**YOUR INSTRUCTIONS**:
Count every line in the data below where "scrollbar" occurs, then state that number and nothing more.

**DATA SUPPLIED**:

+===+

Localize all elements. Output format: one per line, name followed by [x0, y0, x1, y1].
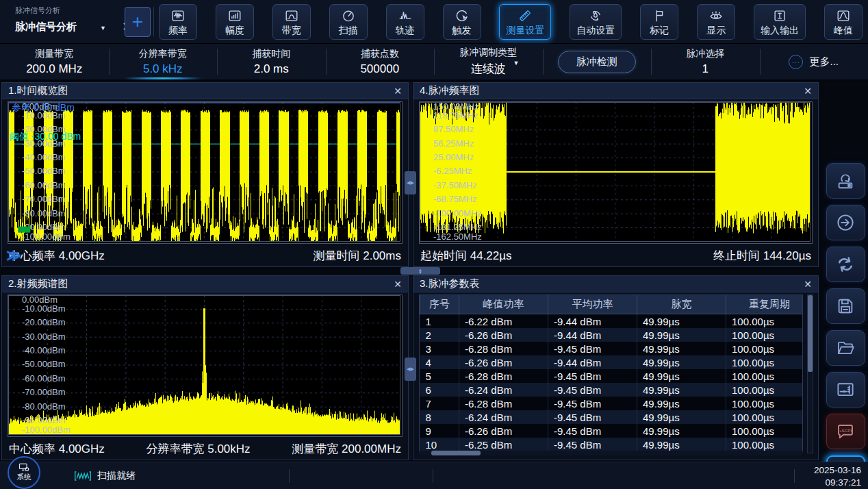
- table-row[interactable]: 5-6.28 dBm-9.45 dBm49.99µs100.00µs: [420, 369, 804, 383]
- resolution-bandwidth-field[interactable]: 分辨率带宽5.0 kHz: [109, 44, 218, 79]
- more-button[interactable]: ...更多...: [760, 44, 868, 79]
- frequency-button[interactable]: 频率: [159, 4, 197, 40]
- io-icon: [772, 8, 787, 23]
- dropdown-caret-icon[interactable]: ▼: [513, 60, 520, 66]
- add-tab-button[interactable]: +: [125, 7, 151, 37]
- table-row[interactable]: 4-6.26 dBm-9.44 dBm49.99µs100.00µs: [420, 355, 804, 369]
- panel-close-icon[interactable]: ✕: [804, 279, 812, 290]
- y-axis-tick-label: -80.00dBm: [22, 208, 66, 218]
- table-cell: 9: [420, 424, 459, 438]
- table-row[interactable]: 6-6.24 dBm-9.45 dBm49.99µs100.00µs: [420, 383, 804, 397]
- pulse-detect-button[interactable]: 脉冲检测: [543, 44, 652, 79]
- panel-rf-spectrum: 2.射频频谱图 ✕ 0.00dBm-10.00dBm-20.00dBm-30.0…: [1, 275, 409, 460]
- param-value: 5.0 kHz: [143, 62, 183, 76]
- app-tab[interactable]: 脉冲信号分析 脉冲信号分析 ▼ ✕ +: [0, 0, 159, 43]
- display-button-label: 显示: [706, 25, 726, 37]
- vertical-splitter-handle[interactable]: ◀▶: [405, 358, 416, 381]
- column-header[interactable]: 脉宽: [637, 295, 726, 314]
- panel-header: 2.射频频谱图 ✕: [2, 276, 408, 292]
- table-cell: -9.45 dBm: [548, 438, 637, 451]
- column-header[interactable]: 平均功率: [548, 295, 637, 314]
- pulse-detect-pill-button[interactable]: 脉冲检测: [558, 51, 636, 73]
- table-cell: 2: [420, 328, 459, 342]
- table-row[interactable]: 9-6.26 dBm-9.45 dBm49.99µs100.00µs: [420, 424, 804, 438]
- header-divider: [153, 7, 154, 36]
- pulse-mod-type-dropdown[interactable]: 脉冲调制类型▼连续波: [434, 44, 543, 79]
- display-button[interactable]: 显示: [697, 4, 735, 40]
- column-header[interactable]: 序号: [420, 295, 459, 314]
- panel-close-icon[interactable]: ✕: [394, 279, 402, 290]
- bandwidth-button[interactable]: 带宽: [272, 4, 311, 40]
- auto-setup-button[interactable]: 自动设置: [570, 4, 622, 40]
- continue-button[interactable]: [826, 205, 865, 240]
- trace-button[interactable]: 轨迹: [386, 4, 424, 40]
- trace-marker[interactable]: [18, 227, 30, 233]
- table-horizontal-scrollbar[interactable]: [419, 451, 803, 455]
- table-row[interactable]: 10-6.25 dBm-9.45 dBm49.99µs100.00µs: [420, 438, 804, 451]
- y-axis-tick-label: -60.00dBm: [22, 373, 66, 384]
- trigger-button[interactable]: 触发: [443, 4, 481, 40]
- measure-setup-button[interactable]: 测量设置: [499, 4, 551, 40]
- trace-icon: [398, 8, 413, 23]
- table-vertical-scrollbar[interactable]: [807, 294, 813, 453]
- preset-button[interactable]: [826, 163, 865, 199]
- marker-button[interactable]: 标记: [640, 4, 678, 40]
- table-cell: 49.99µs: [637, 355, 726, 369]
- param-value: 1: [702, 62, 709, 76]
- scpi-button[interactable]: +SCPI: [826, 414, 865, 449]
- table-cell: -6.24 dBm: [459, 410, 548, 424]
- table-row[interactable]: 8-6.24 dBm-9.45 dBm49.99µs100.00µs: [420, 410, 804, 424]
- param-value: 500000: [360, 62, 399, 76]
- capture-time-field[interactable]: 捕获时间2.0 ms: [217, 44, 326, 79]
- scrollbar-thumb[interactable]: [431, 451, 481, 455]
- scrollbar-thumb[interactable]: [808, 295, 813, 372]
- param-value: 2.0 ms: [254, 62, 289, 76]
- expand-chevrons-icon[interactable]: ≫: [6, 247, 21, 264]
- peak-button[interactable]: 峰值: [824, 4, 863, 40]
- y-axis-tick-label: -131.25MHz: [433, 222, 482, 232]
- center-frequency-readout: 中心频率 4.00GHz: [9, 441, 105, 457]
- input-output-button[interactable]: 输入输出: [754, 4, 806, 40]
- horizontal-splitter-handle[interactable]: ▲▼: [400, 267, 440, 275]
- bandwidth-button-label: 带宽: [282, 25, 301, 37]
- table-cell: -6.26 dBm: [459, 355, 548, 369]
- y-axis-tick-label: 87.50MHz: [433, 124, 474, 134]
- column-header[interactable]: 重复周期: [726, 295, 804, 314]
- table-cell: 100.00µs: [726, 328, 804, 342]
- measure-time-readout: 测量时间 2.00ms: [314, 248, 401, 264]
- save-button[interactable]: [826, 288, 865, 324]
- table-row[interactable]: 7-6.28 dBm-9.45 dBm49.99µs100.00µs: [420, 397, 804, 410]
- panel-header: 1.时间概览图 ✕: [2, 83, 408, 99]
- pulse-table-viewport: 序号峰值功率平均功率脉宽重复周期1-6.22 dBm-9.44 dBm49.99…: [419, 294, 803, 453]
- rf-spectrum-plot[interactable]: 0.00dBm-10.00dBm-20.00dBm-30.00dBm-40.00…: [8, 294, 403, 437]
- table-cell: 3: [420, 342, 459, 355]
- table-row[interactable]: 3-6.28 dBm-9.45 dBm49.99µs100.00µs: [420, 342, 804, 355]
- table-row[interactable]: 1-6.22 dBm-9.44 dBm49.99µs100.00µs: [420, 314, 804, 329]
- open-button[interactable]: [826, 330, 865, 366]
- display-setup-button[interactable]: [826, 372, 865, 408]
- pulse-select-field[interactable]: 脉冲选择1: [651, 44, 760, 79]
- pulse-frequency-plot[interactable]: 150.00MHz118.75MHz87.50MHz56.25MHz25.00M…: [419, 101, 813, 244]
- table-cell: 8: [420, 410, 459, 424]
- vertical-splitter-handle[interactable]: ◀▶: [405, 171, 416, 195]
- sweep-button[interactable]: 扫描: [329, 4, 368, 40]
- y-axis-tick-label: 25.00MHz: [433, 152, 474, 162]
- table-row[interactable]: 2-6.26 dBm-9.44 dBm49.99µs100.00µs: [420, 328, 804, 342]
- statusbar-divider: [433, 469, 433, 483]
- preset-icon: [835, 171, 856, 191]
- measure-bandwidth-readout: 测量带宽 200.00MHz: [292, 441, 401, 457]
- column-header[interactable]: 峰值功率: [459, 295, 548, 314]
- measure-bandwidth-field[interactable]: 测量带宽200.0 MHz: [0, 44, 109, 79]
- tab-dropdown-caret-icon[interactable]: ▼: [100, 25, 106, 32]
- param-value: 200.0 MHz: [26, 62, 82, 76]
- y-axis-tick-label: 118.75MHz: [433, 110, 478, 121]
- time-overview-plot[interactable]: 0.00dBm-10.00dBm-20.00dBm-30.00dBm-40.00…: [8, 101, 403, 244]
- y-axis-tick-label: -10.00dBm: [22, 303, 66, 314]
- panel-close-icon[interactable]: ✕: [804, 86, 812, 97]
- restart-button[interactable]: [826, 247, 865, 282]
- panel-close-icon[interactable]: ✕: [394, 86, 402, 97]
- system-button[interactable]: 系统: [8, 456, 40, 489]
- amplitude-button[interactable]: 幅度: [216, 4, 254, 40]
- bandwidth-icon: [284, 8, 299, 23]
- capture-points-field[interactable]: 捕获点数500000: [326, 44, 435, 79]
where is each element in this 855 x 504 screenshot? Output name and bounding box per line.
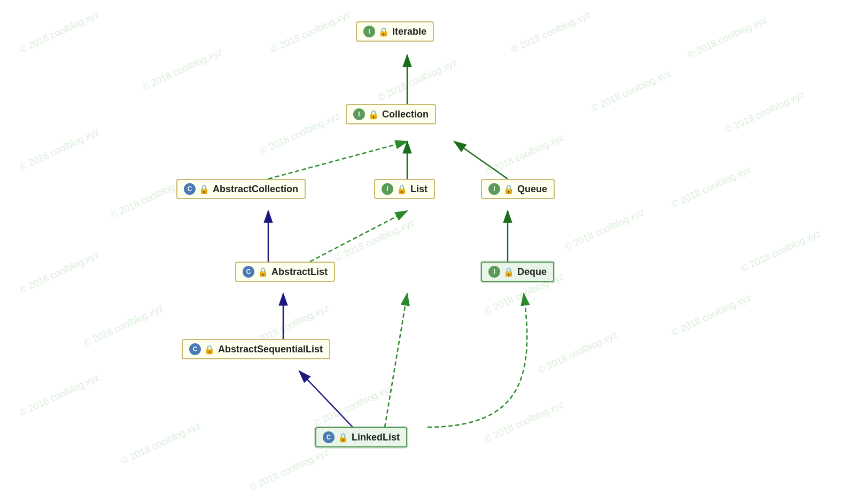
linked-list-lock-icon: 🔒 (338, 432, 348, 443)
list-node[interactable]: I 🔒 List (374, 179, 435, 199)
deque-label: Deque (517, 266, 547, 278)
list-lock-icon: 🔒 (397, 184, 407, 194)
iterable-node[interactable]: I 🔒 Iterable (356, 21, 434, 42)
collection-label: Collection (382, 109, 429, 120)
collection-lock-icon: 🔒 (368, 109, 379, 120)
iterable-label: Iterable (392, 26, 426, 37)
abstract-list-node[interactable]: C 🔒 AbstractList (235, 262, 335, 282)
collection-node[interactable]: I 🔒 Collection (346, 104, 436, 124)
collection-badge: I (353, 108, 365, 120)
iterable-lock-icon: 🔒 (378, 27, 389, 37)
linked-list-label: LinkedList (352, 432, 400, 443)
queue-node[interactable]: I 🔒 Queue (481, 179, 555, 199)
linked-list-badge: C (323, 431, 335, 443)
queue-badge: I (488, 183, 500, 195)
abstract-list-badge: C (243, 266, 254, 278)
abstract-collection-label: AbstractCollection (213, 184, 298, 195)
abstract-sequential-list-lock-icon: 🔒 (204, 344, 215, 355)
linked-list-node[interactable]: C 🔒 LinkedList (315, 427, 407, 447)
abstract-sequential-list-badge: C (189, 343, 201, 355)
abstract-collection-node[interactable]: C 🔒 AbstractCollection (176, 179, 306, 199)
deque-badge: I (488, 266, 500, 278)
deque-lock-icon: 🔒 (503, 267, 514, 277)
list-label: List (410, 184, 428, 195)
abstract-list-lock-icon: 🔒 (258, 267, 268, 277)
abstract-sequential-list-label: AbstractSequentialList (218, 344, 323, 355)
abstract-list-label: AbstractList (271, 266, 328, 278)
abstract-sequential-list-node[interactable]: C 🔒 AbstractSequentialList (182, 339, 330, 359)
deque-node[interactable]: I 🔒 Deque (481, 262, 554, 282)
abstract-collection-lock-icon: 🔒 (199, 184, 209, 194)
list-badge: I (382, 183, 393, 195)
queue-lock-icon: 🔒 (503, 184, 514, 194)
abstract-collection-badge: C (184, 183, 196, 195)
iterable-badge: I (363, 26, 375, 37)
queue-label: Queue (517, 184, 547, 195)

+===+

**PROBLEM SOLUTION**:
4